* [Task directions]: Write the entries below out again exactly, but skip the pictures.

* [Information provided]:
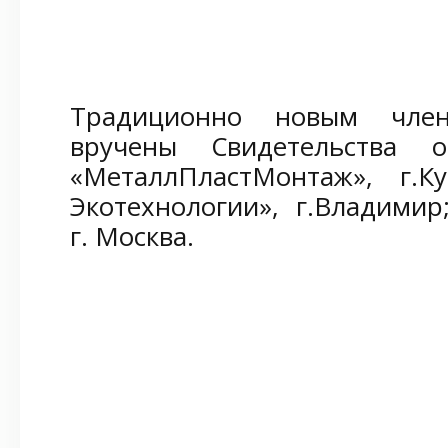
Традиционно новым чле
вручены Свидетельства
«МеталлПластМонтаж», г.
Экотехнологии», г.Владимир
г. Москва.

* [Task answer]:
Традиционно новым чле
вручены Свидетельства
«МеталлПластМонтаж», г.
Экотехнологии», г.Владимир
г. Москва.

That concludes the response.